A few weeks ago in Maine, a disgruntled member of a church congregation is reported to have slipped arsenic into his fellow parishioners’ post-service coffee, causing one death and lots of bad vibes. When the 23 members of the Polyphonic Spree took the Paradise stage last Saturday, the possibility of a similar incident in some alternative universe occurred to me. What if instead of arsenic it had been a more, uh, user-friendly psychedelic chemical and the target had been the church choir? The result might have been the Polyphonic Spree.
This project is the brainchild of former Tripping Daisies frontman Tim DeLaughter. Following the release of an album’s worth of Polyphonic Spree’s sunny and uplifting choral pop songs (The Beginning Stages of . . . , on Good), all of which are wrapped in an orchestral majesty that veers between evangelical grandeur and Syd Barrett–style psychedelia, DeLaughter has hit the road with his white-robed choir. The group’s live show is a twisted pop spectacle, with DeLaughter using his magnetic on-stage presence to channel equal parts Joe Cocker and David Koresh.
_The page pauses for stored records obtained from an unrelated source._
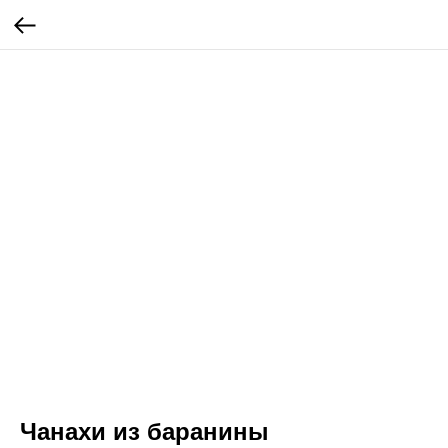
Чанахи из баранины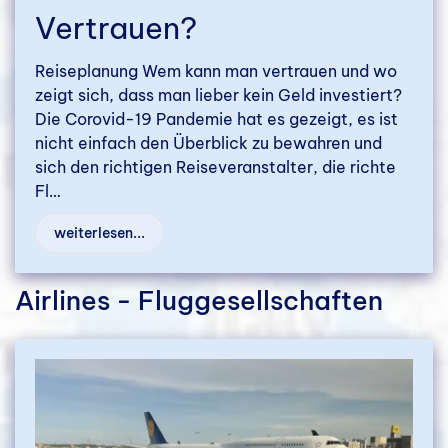
Vertrauen?
Reiseplanung Wem kann man vertrauen und wo
zeigt sich, dass man lieber kein Geld investiert?
Die Corovid-19 Pandemie hat es gezeigt, es ist
nicht einfach den Überblick zu bewahren und
sich den richtigen Reiseveranstalter, die richte
Fl…
weiterlesen...
Airlines - Fluggesellschaften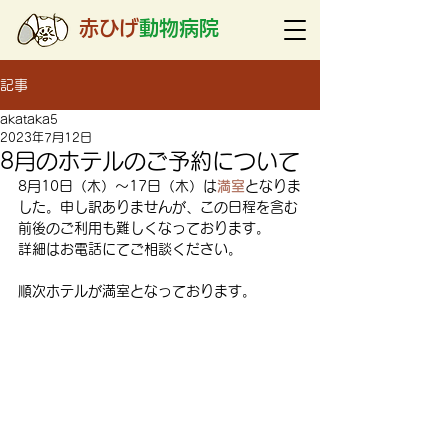
赤ひげ
動物病院
記事
akataka5
2023年7月12日
8月のホテルのご予約について
8月10日（木）～17日（木）は
満室
となりま
した。申し訳ありませんが、この日程を含む
前後のご利用も難しくなっております。
詳細はお電話にてご相談ください。
順次ホテルが満室となっております。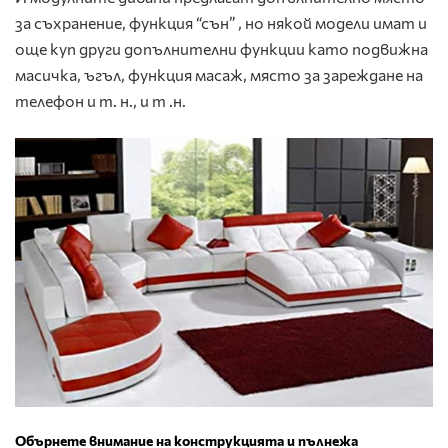
за съхранение, функция “сън” , но някой модели имат и
още куп други допълнителни функции като подвижна
масичка, ъгъл, функция масаж, място за зареждане на
телефон и т. н., и т .н.
Обърнете внимание на конструкцията и пълнежа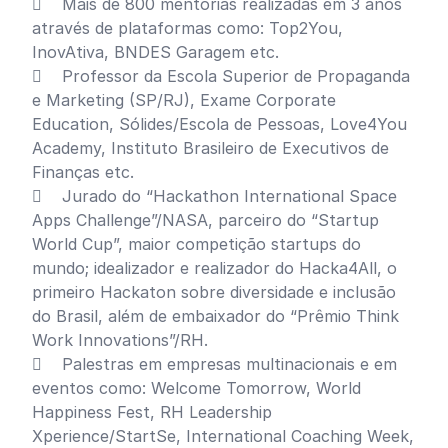
 Mais de 800 mentorias realizadas em 3 anos
através de plataformas como: Top2You,
InovAtiva, BNDES Garagem etc.
 Professor da Escola Superior de Propaganda
e Marketing (SP/RJ), Exame Corporate
Education, Sólides/Escola de Pessoas, Love4You
Academy, Instituto Brasileiro de Executivos de
Finanças etc.
 Jurado do “Hackathon International Space
Apps Challenge”/NASA, parceiro do “Startup
World Cup”, maior competição startups do
mundo; idealizador e realizador do Hacka4All, o
primeiro Hackaton sobre diversidade e inclusão
do Brasil, além de embaixador do “Prêmio Think
Work Innovations”/RH.
 Palestras em empresas multinacionais e em
eventos como: Welcome Tomorrow, World
Happiness Fest, RH Leadership
Xperience/StartSe, International Coaching Week,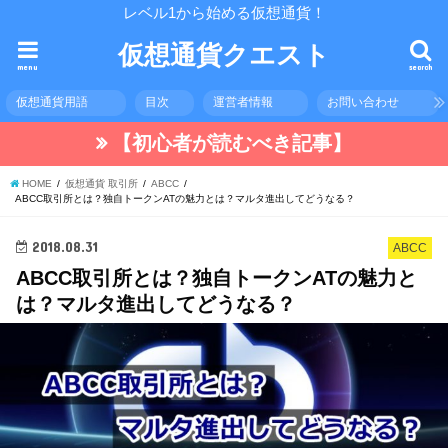
レベル1から始める仮想通貨！
仮想通貨クエスト
menu
search
仮想通貨用語
目次
運営者情報
お問い合わせ
【初心者が読むべき記事】
HOME
仮想通貨 取引所
ABCC
ABCC取引所とは？独自トークンATの魅力とは？マルタ進出してどうなる？
2018.08.31
ABCC
ABCC取引所とは？独自トークンATの魅力と
は？マルタ進出してどうなる？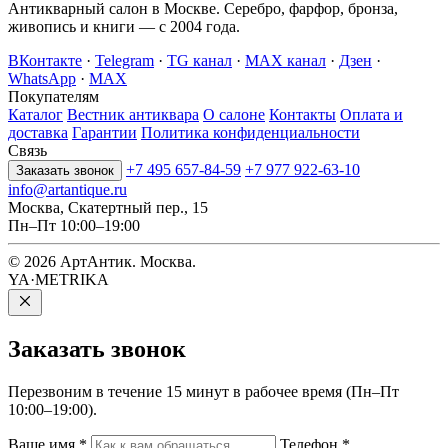
Антикварный салон в Москве. Серебро, фарфор, бронза,
живопись и книги — с 2004 года.
ВКонтакте
·
Telegram
·
TG канал
·
MAX канал
·
Дзен
·
WhatsApp
·
MAX
Покупателям
Каталог
Вестник антиквара
О салоне
Контакты
Оплата и
доставка
Гарантии
Политика конфиденциальности
Связь
+7 495 657-84-59
+7 977 922-63-10
Заказать звонок
info@artantique.ru
Москва, Скатертный пер., 15
Пн–Пт 10:00–19:00
© 2026 АртАнтик. Москва.
YA·METRIKA
Заказать
звонок
Перезвоним в течение 15 минут в рабочее время (Пн–Пт
10:00–19:00).
Ваше имя
*
Телефон
*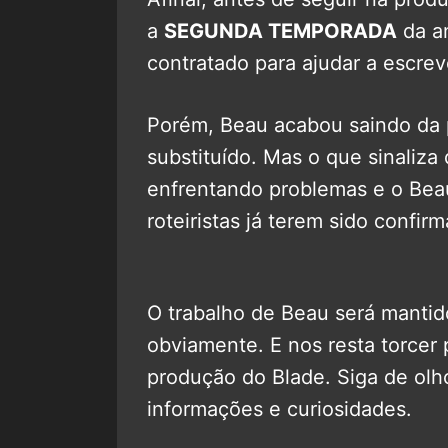
a
SEGUNDA TEMPORADA
da a
contratado para ajudar a escrev
Porém, Beau acabou saindo da 
substituído. Mas o que sinaliza
enfrentando problemas e o Beau
roteiristas já terem sido confir
O trabalho de Beau será mantid
obviamente. E nos resta torcer 
produção do Blade. Siga de ol
informações e curiosidades.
For its part, the Paradise stage looked like a junior-high-school music room, jammed with instruments and stage risers, as the Spree trooped out following a Renaissancy keyboard introduction. They were quickly off and running, with DeLaughter’s ardor met in waves by the choir. The music eased from soaring spirituality to swirling pop as DeLaughter, whose vocal range recalls Flaming Lips’ singer Wayne Coyne, served up continual messages of encouragement. The musicians mostly avoided stepping on one another’s notes, though with so much going on, some muddy mixing was inevitable.
After 70 minutes and a collective theatric bow, the ensemble exited, only to return moments later for an encore. Charging into the album’s opening track, they were back at peak energy level before throwing a curve with a cover of David Bowie’s "Five Days." The horn and string sections climbed to a stirring climax as DeLaughter’s voice grew tortured. And as the Polyphonic Spree all sat, DeLaughter introduced a final piece designed, as he put it, to "give you all nice dreams" before a cascading harp solo concluded the evening.